The upshot of this trend is an increase in consumer demand for home-based wireless network applications linking household appliances via a central server.

Retailers report the home entertainment segment as driving this boom in the market; a development that vendors have taken note of.

This year's Consumer Electronics Show (CES) expo in Las Vegas, USA, saw vendors launch a raft of new products hoping to meet consumer demand in this market segment.

Research firm In-Stat predicts that the digital home server market will more than double within three years to be worth $17 billion.

Rival industry analyst ABI Research claims that networking technologies are 'transforming' the consumer electronics industry.

The firm predicts that Wi-Fi-enabled product shipments will rise from 40 million units in 2006 to 249 million units by 2011.

This product segment has seen traditional IT companies broaden their scope with Hewlett Packard (HP), Microsoft and Apple all committing significant resources to developing applications designed to enable the wireless distribution of media content to multiple devices over a home network.

HP markets a range of wireless-receiver equipped high definition LCD TVs, which are capable of receiving content remotely from a PC.

The firm's 37-inch MediaSmart LCD TV enables users to download content from the internet as well as access information from other home based devices using a wireless network.

Microsoft has placed its Xbox 360 console at the centre of its home-based multimedia network strategy. The company has been expanding the device's role beyond its orthodox gaming capacities with the introduction of the high definition (HD) DVD add-on recently introduced to the US market.

Xbox-users can also download movies and share content through the product's member-site. More recently the company announced plans for the device to support internet protocol-based television (IPTV) services.

Company chairman Bill Gates has underlined the firm's intentions to boost its presence in the consumer electronics field, claiming that digital convergence will revolutionise both the consumer electronics and IT markets.

Gates claimed earlier this year that "the word 'PC' is now a word that encompasses a lot of different things; everything from a six- to 60-inch screen is now possible with the new technologies available".

Global market research firm Frost & Sullivan reports that the global set-top box market pulled in revenues of $1.7 billion in 2006, and estimates that by 2010 that figure will have more than doubled, equating to a colossal $4.23 billion.

"The introduction of IPTV functionalities such as digital video recording (DVR) presents a great opportunity for the growth of the set top box market worldwide," says Frost & Sullivan analyst Natarajan Krishnamurthy.

Apple's entry into the home networking market is closely linked to the current iPod success story. However, the firm hopes to massively impact the market once again with its Apple TV (previously touted as the 'iTV').

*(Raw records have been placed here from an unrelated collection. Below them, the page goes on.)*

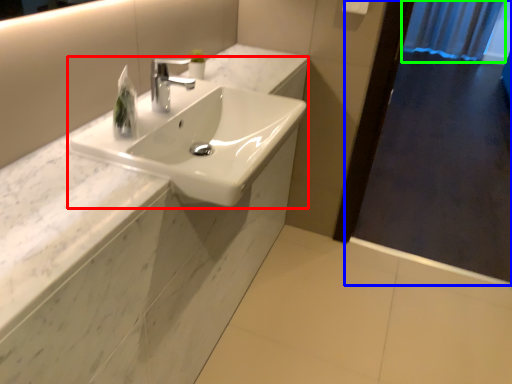 Question: Which object is positioned closest to sink (highlighted by a red box)? Select from screen door (highlighted by a blue box) and shower curtain (highlighted by a green box).

Choices:
 (A) screen door
 (B) shower curtain

Answer: (A) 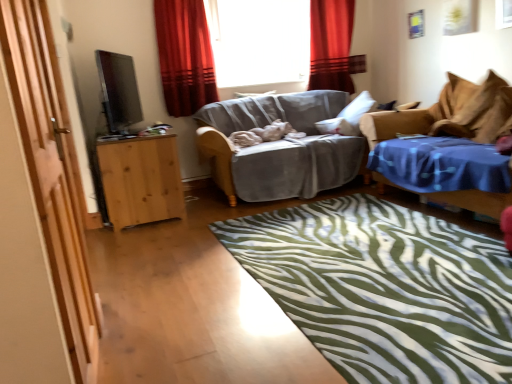 The width and height of the screenshot is (512, 384). What are the coordinates of `vacant space to the right of wooden door at left` in the screenshot? It's located at (193, 355). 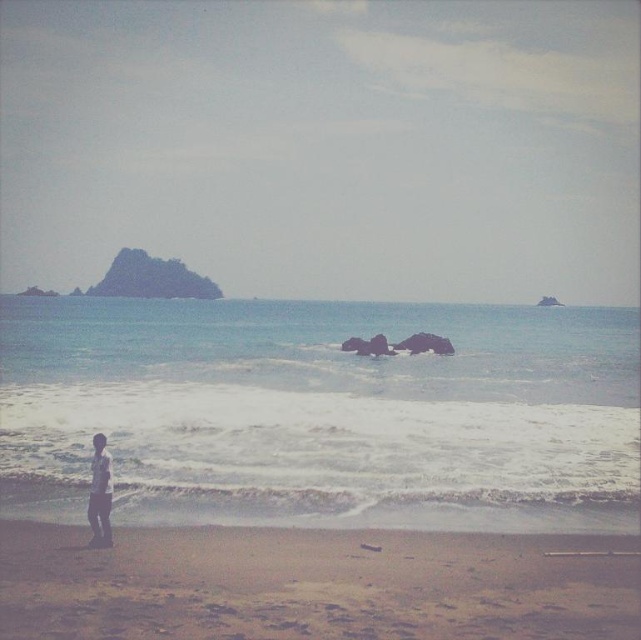 This screenshot has height=640, width=641. Describe the element at coordinates (320, 413) in the screenshot. I see `clear blue water at lower center` at that location.

Is point (624, 410) positioned after point (171, 544)?

Yes, it is behind point (171, 544).

Is point (317, 314) farther from viewer compared to point (440, 580)?

Yes.

Image resolution: width=641 pixels, height=640 pixels. Find the location of `clear blue water at lower center`. clear blue water at lower center is located at coordinates (320, 413).

Who is shorter, clear blue water at lower center or light blue denim jeans at lower left?

light blue denim jeans at lower left

Is point (338, 380) closer to camera compared to point (94, 448)?

That is False.

Where is `clear blue water at lower center`? clear blue water at lower center is located at coordinates (320, 413).

Is point (592, 566) less distant than point (104, 442)?

Yes, it is in front of point (104, 442).

Does brown sandy beach at lower center have a greater width compared to light blue denim jeans at lower left?

Yes.

Which is in front, point (265, 548) or point (106, 460)?

Positioned in front is point (106, 460).

Where is `brown sandy beach at lower center`? brown sandy beach at lower center is located at coordinates (313, 584). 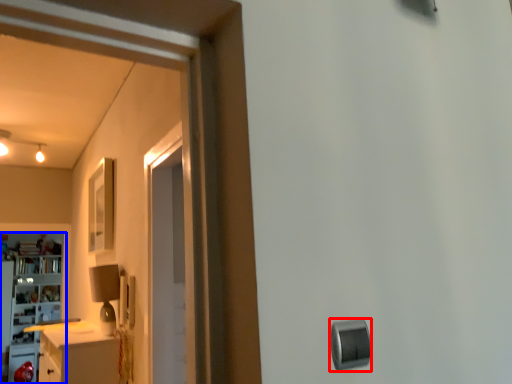 Question: Which of the following is the closest to the observer, knob (highlighted by a red box) or cabinetry (highlighted by a blue box)?

Choices:
 (A) knob
 (B) cabinetry

Answer: (A) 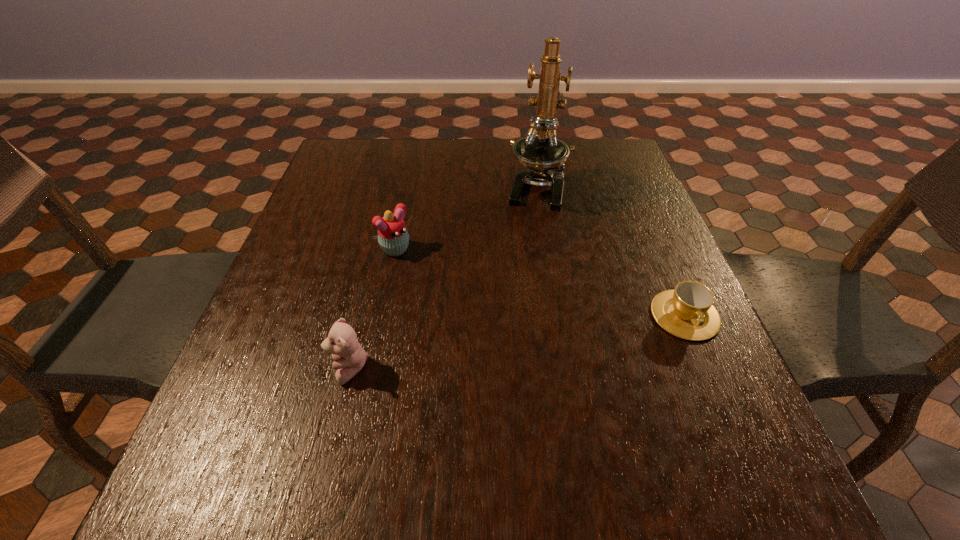 The image size is (960, 540). Identify the location of the nearest object. (341, 343).

Where is `the second nearest object`? the second nearest object is located at coordinates (687, 311).

Find the location of a particular element. the rightmost object is located at coordinates (687, 311).

Image resolution: width=960 pixels, height=540 pixels. What are the coordinates of `the third object from left to right` in the screenshot? It's located at (540, 151).

This screenshot has width=960, height=540. In order to click on the tallest object in this screenshot , I will do `click(540, 151)`.

Image resolution: width=960 pixels, height=540 pixels. In order to click on the second farthest object in this screenshot , I will do `click(393, 238)`.

Identify the location of vacant space located 0.170m at the face of the teddy bear. (237, 369).

Identify the location of vacant position located 0.180m at the face of the teddy bear. The height and width of the screenshot is (540, 960). (231, 369).

This screenshot has height=540, width=960. What are the coordinates of `vacant space located 0.120m at the face of the teddy bear` in the screenshot? It's located at (264, 369).

At what (x,y) coordinates should I click in order to perform the action: click on free space located with the handle on the side of the shortest object. Please return your answer as a coordinate pair (x, y). Looking at the image, I should click on (708, 369). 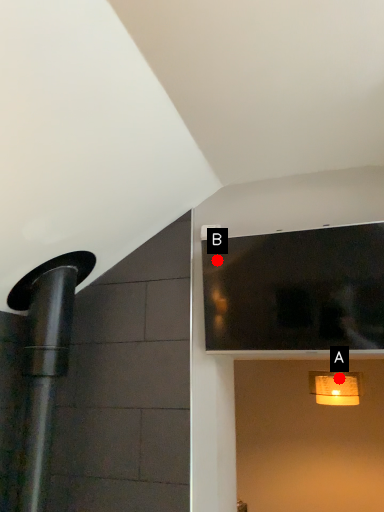 Question: Two points are circled on the image, labeled by A and B beside each circle. Which point appears farthest from the camera in this image?

Choices:
 (A) A is further
 (B) B is further

Answer: (A) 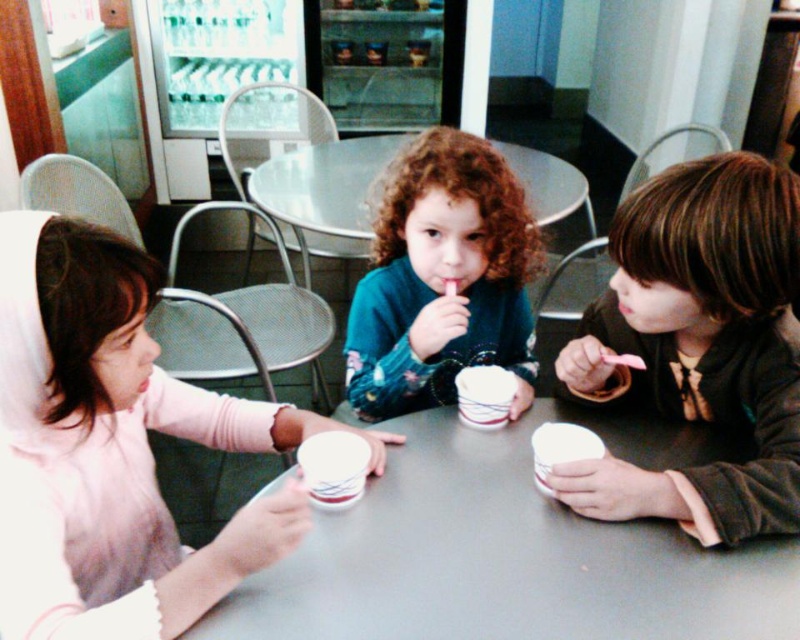 Between pink matte cupcake at center and teal floral sweater at center, which one has more height?

Standing taller between the two is pink matte cupcake at center.

Which is more to the right, pink matte cupcake at center or teal floral sweater at center?

teal floral sweater at center

Identify the location of pink matte cupcake at center. (114, 448).

Consider the image. Between white plastic table at center and brown matte jacket at right, which one is positioned higher?

Positioned higher is brown matte jacket at right.

Does white plastic table at center have a lesser height compared to brown matte jacket at right?

Yes, white plastic table at center is shorter than brown matte jacket at right.

This screenshot has width=800, height=640. In order to click on white plastic table at center in this screenshot , I will do `click(512, 552)`.

Identify the location of white plastic table at center. (512, 552).

Is white plastic table at center above teal floral sweater at center?

Incorrect, white plastic table at center is not positioned above teal floral sweater at center.

Can you confirm if white plastic table at center is taller than teal floral sweater at center?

Some industry figures have expressed disappointment at the Apple TV's picture resolution of 720p. However, the device's ability to connect to up-to five separate PCs combined with Apple's pervasive marketing presence has led many to predict that it will become a central hub for many of the region's digital homes.

Consumer electronics manufacturers are matching these initiatives with the development of 'smart' appliances and proprietary home network solutions.

A Samsung spokesperson claims that the company's Home Vita home networking application portfolio has proven massively popular with consumers in South Korea and in certain European markets.

"The technology provides homeowners access to a range of functionalities, including remote control of appliances, wireless multimedia networking and home security applications," he explains.

Samsung's other entries in this segment include the IPTV series of flatscreen displays that are designed to enable users to watch video content streamed from the internet.

The company's SMT-7020S model supports broadband connectivity for web-browsing on TV sets, video-on-demand features and is capable of sharing multimedia files with multiple PCs on a home-based network.